## To do
Look through the listing and report every line that has "input" in it.

## Data under study

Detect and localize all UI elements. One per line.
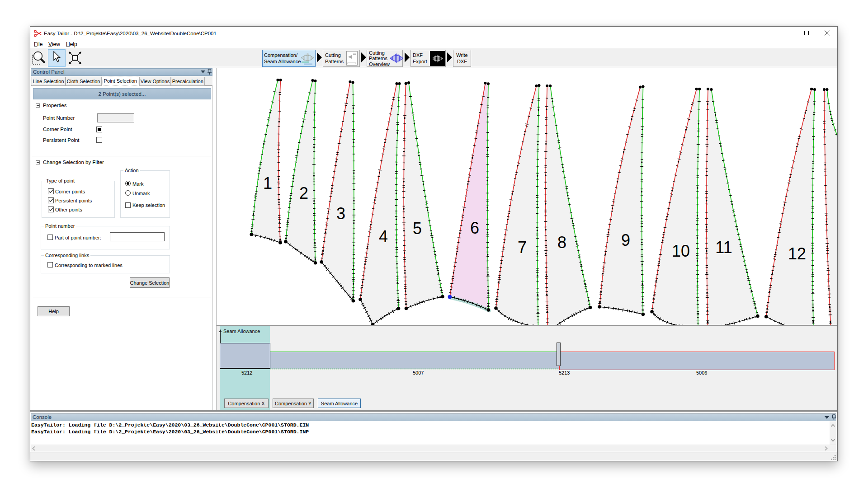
svg-text:5: 5 [413, 219, 422, 238]
svg-text:3: 3 [336, 204, 345, 223]
svg-text:2: 2 [299, 184, 308, 202]
svg-text:12: 12 [788, 244, 806, 263]
svg-text:8: 8 [557, 233, 566, 252]
svg-text:4: 4 [379, 227, 388, 246]
svg-text:10: 10 [672, 242, 690, 260]
svg-text:1: 1 [263, 174, 272, 192]
svg-text:9: 9 [621, 231, 630, 249]
svg-text:11: 11 [715, 238, 732, 257]
svg-text:6: 6 [470, 219, 479, 237]
svg-text:7: 7 [518, 238, 527, 257]
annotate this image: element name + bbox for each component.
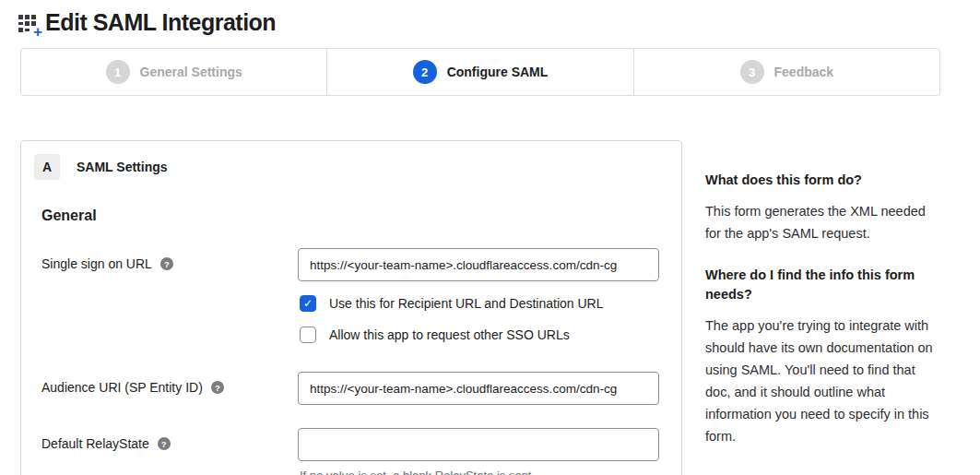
field-row-sso-url: Single sign on URL ? ✓ Use this for Reci… [41, 248, 659, 343]
section-title: SAML Settings [77, 160, 168, 174]
audience-uri-input[interactable] [298, 372, 659, 405]
step-2-label: Configure SAML [447, 65, 549, 79]
field-row-relay-state: Default RelayState ? If no value is set,… [41, 428, 659, 475]
page-header: + Edit SAML Integration [0, 0, 980, 36]
wizard-step-configure-saml[interactable]: 2 Configure SAML [326, 49, 632, 95]
saml-settings-panel: A SAML Settings General Single sign on U… [20, 140, 682, 475]
section-badge: A [34, 154, 60, 180]
other-sso-checkbox-label: Allow this app to request other SSO URLs [329, 327, 570, 342]
field-row-audience-uri: Audience URI (SP Entity ID) ? [41, 372, 659, 405]
help-sidebar: What does this form do? This form genera… [705, 140, 938, 469]
plus-icon: + [33, 24, 42, 40]
relay-state-help-icon[interactable]: ? [158, 437, 171, 450]
check-icon: ✓ [303, 298, 313, 309]
step-3-label: Feedback [774, 65, 834, 79]
help-section-form-purpose: What does this form do? This form genera… [705, 171, 938, 244]
wizard-step-bar: 1 General Settings 2 Configure SAML 3 Fe… [20, 48, 940, 96]
recipient-url-checkbox[interactable]: ✓ [300, 295, 316, 312]
step-1-label: General Settings [140, 65, 242, 79]
help-body: The app you're trying to integrate with … [705, 315, 938, 447]
help-section-find-info: Where do I find the info this form needs… [705, 266, 938, 447]
recipient-url-checkbox-label: Use this for Recipient URL and Destinati… [329, 296, 604, 311]
recipient-url-checkbox-row[interactable]: ✓ Use this for Recipient URL and Destina… [298, 295, 659, 312]
audience-uri-label: Audience URI (SP Entity ID) [41, 380, 203, 395]
app-grid-add-icon: + [18, 13, 41, 35]
sso-url-help-icon[interactable]: ? [160, 257, 173, 270]
step-3-number: 3 [740, 60, 764, 84]
wizard-step-general-settings[interactable]: 1 General Settings [21, 49, 326, 95]
relay-state-hint: If no value is set, a blank RelayState i… [298, 469, 659, 475]
section-header: A SAML Settings [34, 154, 681, 180]
page-title: Edit SAML Integration [45, 9, 276, 36]
sso-url-label: Single sign on URL [41, 256, 152, 271]
other-sso-checkbox[interactable]: ✓ [300, 327, 316, 343]
wizard-step-feedback[interactable]: 3 Feedback [633, 49, 939, 95]
help-body: This form generates the XML needed for t… [705, 200, 938, 244]
audience-uri-help-icon[interactable]: ? [211, 381, 224, 394]
relay-state-input[interactable] [298, 428, 659, 461]
step-1-number: 1 [106, 60, 130, 84]
help-heading: Where do I find the info this form needs… [705, 266, 938, 304]
help-heading: What does this form do? [705, 171, 938, 190]
other-sso-checkbox-row[interactable]: ✓ Allow this app to request other SSO UR… [298, 327, 659, 343]
group-title-general: General [41, 208, 659, 224]
sso-url-input[interactable] [298, 248, 659, 281]
step-2-number: 2 [413, 60, 437, 84]
relay-state-label: Default RelayState [41, 436, 149, 451]
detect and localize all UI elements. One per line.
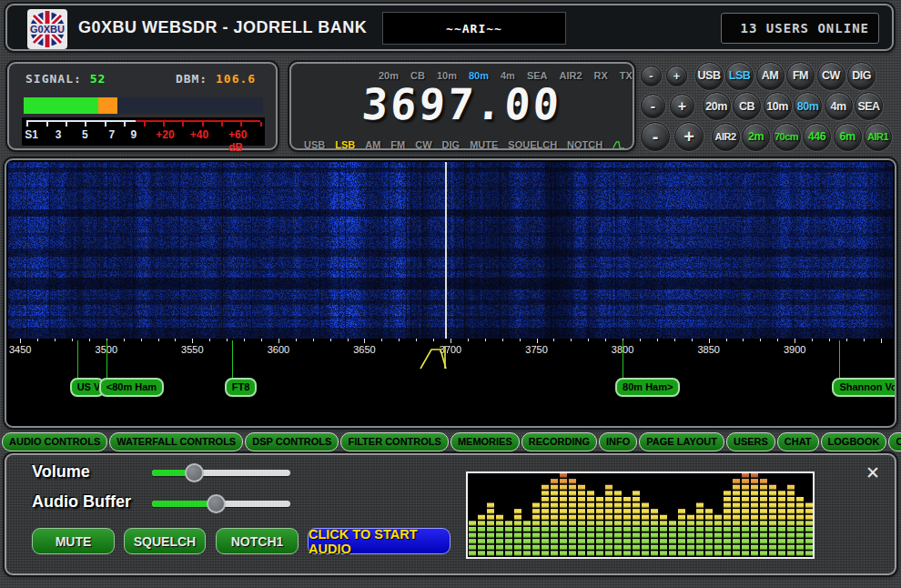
scale-label-3650: 3650 [353, 344, 375, 355]
button-am[interactable]: AM [756, 62, 785, 90]
button-2m[interactable]: 2m [742, 123, 770, 151]
s-meter-tick [240, 122, 242, 127]
scale-label-3850: 3850 [697, 344, 719, 355]
button-10m[interactable]: 10m [764, 92, 792, 120]
button-air1[interactable]: AIR1 [864, 123, 892, 151]
signal-level-green [24, 97, 98, 114]
control-tabs-row: AUDIO CONTROLSWATERFALL CONTROLSDSP CONT… [2, 432, 899, 451]
volume-slider-thumb[interactable] [185, 463, 204, 482]
scale-major-tick [795, 339, 795, 343]
banner-text: ~~ARI~~ [382, 12, 566, 45]
waterfall-display[interactable] [8, 162, 893, 339]
button-fm[interactable]: FM [786, 62, 815, 90]
station-logo: G0XBU [27, 9, 67, 49]
scale-minor-tick [692, 339, 693, 341]
tab-users[interactable]: USERS [726, 432, 775, 451]
start-audio-button[interactable]: CLICK TO START AUDIO [308, 528, 450, 554]
squelch-button[interactable]: SQUELCH [124, 528, 206, 554]
signal-value: 52 [90, 72, 106, 86]
close-icon[interactable]: ✕ [866, 462, 880, 483]
scale-minor-tick [296, 339, 297, 341]
tab-filter-controls[interactable]: FILTER CONTROLS [340, 432, 448, 451]
s-meter-label: +20 [156, 128, 174, 141]
mode-indicator-am[interactable]: AM [365, 139, 380, 150]
scale-minor-tick [399, 339, 400, 341]
scale-minor-tick [743, 339, 744, 341]
s-meter-tick [260, 122, 262, 127]
button-dig[interactable]: DIG [847, 62, 876, 90]
mode-indicator-usb[interactable]: USB [304, 139, 325, 150]
band-marker-line [77, 340, 78, 378]
tab-memories[interactable]: MEMORIES [450, 432, 520, 451]
notch1-button[interactable]: NOTCH1 [216, 528, 299, 554]
mode-indicator-squelch[interactable]: SQUELCH [508, 139, 557, 150]
mode-indicator-fm[interactable]: FM [390, 139, 405, 150]
scale-minor-tick [313, 339, 314, 341]
tab-audio-controls[interactable]: AUDIO CONTROLS [2, 432, 107, 451]
mode-indicator-row: USBLSBAMFMCWDIGMUTESQUELCHNOTCH 2.40 KHZ [304, 132, 634, 150]
step-up-button-row1[interactable]: + [666, 66, 687, 86]
s-meter-label: 7 [108, 128, 115, 141]
mode-indicator-cw[interactable]: CW [415, 139, 431, 150]
button-cw[interactable]: CW [817, 62, 845, 90]
tab-waterfall-controls[interactable]: WATERFALL CONTROLS [109, 432, 243, 451]
band-marker-line [106, 340, 107, 378]
bandpass-filter-icon [612, 138, 625, 150]
s-meter-label: 5 [82, 128, 88, 141]
scale-minor-tick [330, 339, 331, 341]
scale-label-3450: 3450 [9, 344, 31, 355]
signal-level-bar [24, 97, 263, 114]
tab-info[interactable]: INFO [599, 432, 637, 451]
tab-recording[interactable]: RECORDING [521, 432, 597, 451]
step-down-button-row2[interactable]: - [641, 94, 665, 118]
volume-label: Volume [32, 462, 90, 482]
tab-page-layout[interactable]: PAGE LAYOUT [639, 432, 724, 451]
tab-chat[interactable]: CHAT [777, 432, 819, 451]
mode-indicator-lsb[interactable]: LSB [335, 139, 355, 150]
button-446[interactable]: 446 [803, 123, 831, 151]
band-marker-label[interactable]: <80m Ham [99, 378, 164, 397]
equalizer-bars [468, 473, 813, 557]
audio-buffer-slider-thumb[interactable] [207, 494, 226, 513]
scale-minor-tick [864, 339, 865, 341]
band-marker-label[interactable]: FT8 [225, 378, 258, 397]
button-usb[interactable]: USB [695, 62, 724, 90]
header-bar: G0XBU G0XBU WEBSDR - JODRELL BANK ~~ARI~… [5, 4, 894, 51]
step-down-button-row3[interactable]: - [641, 122, 670, 151]
tab-cb-codes[interactable]: CB CODES [888, 432, 901, 451]
scale-label-3900: 3900 [784, 344, 805, 355]
passband-shape-icon[interactable] [417, 345, 459, 370]
scale-label-3750: 3750 [525, 344, 547, 355]
scale-major-tick [450, 339, 451, 343]
mode-indicator-notch[interactable]: NOTCH [567, 139, 602, 150]
band-marker-label[interactable]: Shannon Volmet [832, 378, 896, 397]
band-marker-line [232, 340, 233, 378]
mute-button[interactable]: MUTE [32, 528, 115, 554]
scale-label-3600: 3600 [268, 344, 289, 355]
band-marker-label[interactable]: 80m Ham> [615, 378, 680, 397]
s-meter-tick [144, 122, 146, 127]
button-lsb[interactable]: LSB [725, 62, 754, 90]
step-up-button-row2[interactable]: + [670, 94, 694, 118]
tab-dsp-controls[interactable]: DSP CONTROLS [245, 432, 339, 451]
mode-indicator-mute[interactable]: MUTE [470, 139, 498, 150]
button-row-3: -+AIR22m70cm4466mAIR1 [641, 122, 897, 151]
button-6m[interactable]: 6m [834, 123, 862, 151]
button-4m[interactable]: 4m [825, 92, 853, 120]
button-air2[interactable]: AIR2 [712, 123, 740, 151]
button-sea[interactable]: SEA [855, 92, 883, 120]
button-70cm[interactable]: 70cm [773, 123, 801, 151]
button-cb[interactable]: CB [733, 92, 761, 120]
button-80m[interactable]: 80m [794, 92, 822, 120]
audio-buffer-slider[interactable] [152, 501, 290, 507]
scale-minor-tick [760, 339, 761, 341]
volume-slider[interactable] [152, 470, 290, 476]
button-20m[interactable]: 20m [703, 92, 731, 120]
mode-indicator-dig[interactable]: DIG [442, 139, 461, 150]
step-down-button-row1[interactable]: - [641, 66, 662, 86]
tab-logbook[interactable]: LOGBOOK [821, 432, 887, 451]
step-up-button-row3[interactable]: + [674, 122, 704, 151]
frequency-display: 3697.00 [289, 79, 634, 129]
s-meter-label: 9 [130, 128, 137, 141]
signal-readout: SIGNAL: 52 DBM: 106.6 [25, 72, 264, 86]
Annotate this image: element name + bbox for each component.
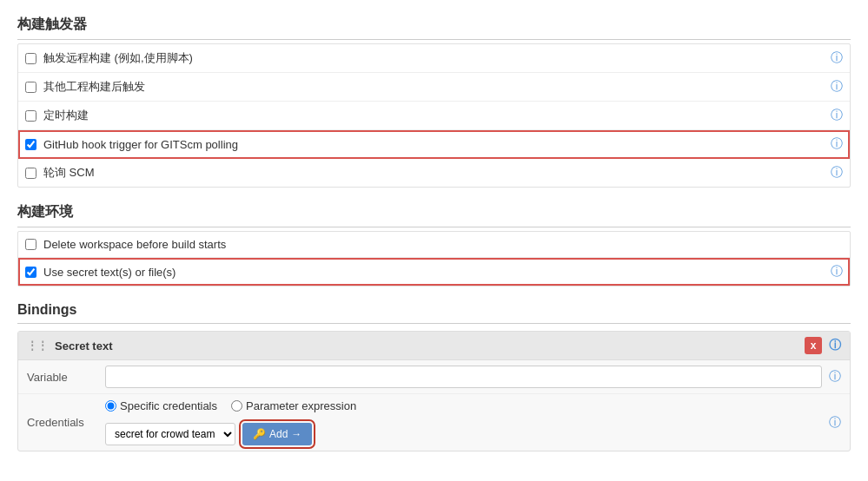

## Solution to the exercise
audience-uri-input[interactable] [298, 372, 659, 405]
relay-state-input[interactable] [298, 428, 659, 461]
sso-url-input[interactable] [298, 248, 659, 281]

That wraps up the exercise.